[AIM OF THE EXERCISE]:
Starting at the line that holds "Методические материалы для педагогических", restate every line word for word up to and including the last one in the listing below, and omit all pictures.

[RECORDED DATA]:
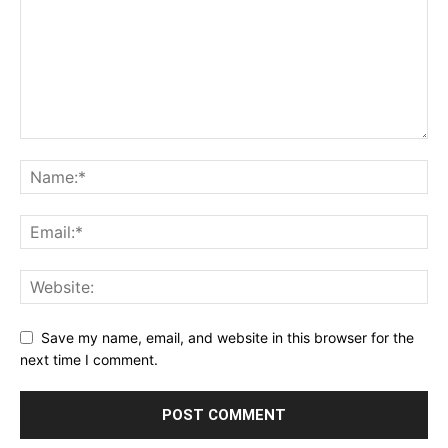
Save my name, email, and website in this browser for the
next time I comment.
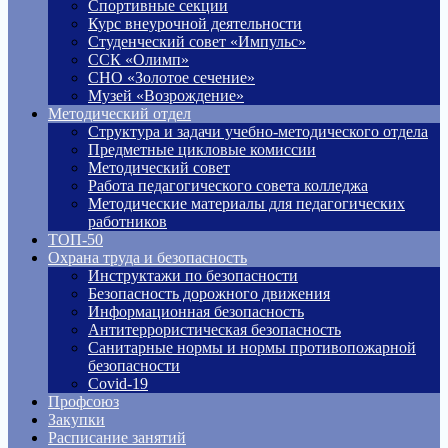
Спортивные секции
Курс внеурочной деятельности
Студенческий совет «Импульс»
ССК «Олимп»
СНО «Золотое сечение»
Музей «Возрождение»
Методический отдел
Структура и задачи учебно-методического отдела
Предметные цикловые комиссии
Методический совет
Работа педагогического совета колледжа
Методические материалы для педагогических
работников
ТОП-50
Охрана труда и безопасность
Инструктажи по безопасности
Безопасность дорожного движения
Информационная безопасность
Антитеррористическая безопасность
Санитарные нормы и нормы противопожарной
безопасности
Covid-19
Профсоюз
Закупки
Расписание занятий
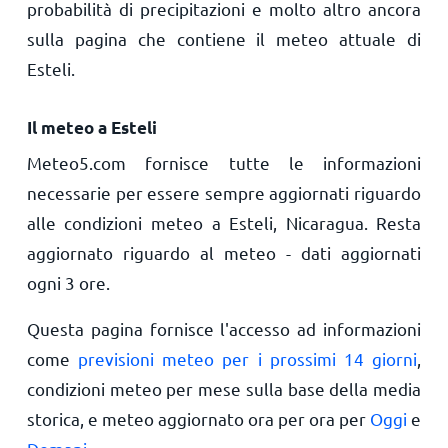
probabilità di precipitazioni e molto altro ancora
sulla pagina che contiene il meteo attuale di
Esteli.
Il meteo a Esteli
Meteo5.com fornisce tutte le informazioni
necessarie per essere sempre aggiornati riguardo
alle condizioni meteo a Esteli, Nicaragua. Resta
aggiornato riguardo al meteo - dati aggiornati
ogni 3 ore.
Questa pagina fornisce l'accesso ad informazioni
come
previsioni meteo per i prossimi 14 giorni
,
condizioni meteo per mese sulla base della media
storica, e meteo aggiornato ora per ora per
Oggi
e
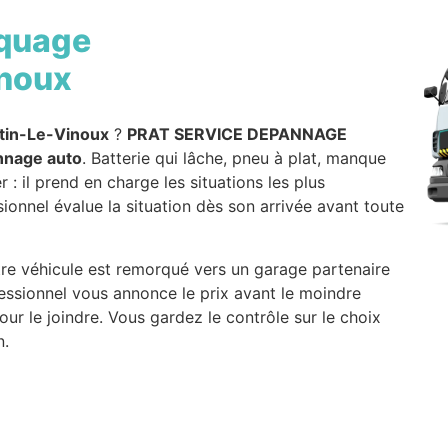
quage
inoux
rtin-Le-Vinoux
?
PRAT SERVICE DEPANNAGE
nnage auto
. Batterie qui lâche, pneu à plat, manque
: il prend en charge les situations les plus
ionnel évalue la situation dès son arrivée avant toute
votre véhicule est remorqué vers un garage partenaire
fessionnel vous annonce le prix avant le moindre
ur le joindre. Vous gardez le contrôle sur le choix
n.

[ANSWER BELOW]:
Методические материалы для педагогических
работников
ТОП-50
Охрана труда и безопасность
Инструктажи по безопасности
Безопасность дорожного движения
Информационная безопасность
Антитеррористическая безопасность
Санитарные нормы и нормы противопожарной
безопасности
Covid-19
Профсоюз
Закупки
Расписание занятий
probabilità di precipitazioni e molto altro ancora
sulla pagina che contiene il meteo attuale di
Esteli.
Il meteo a Esteli
Meteo5.com fornisce tutte le informazioni
necessarie per essere sempre aggiornati riguardo
alle condizioni meteo a Esteli, Nicaragua. Resta
aggiornato riguardo al meteo - dati aggiornati
ogni 3 ore.
Questa pagina fornisce l'accesso ad informazioni
come
previsioni meteo per i prossimi 14 giorni
,
condizioni meteo per mese sulla base della media
storica, e meteo aggiornato ora per ora per
Oggi
e
quage
inoux
rtin-Le-Vinoux
?
PRAT SERVICE DEPANNAGE
nnage auto
. Batterie qui lâche, pneu à plat, manque
: il prend en charge les situations les plus
ionnel évalue la situation dès son arrivée avant toute
votre véhicule est remorqué vers un garage partenaire
fessionnel vous annonce le prix avant le moindre
ur le joindre. Vous gardez le contrôle sur le choix
n.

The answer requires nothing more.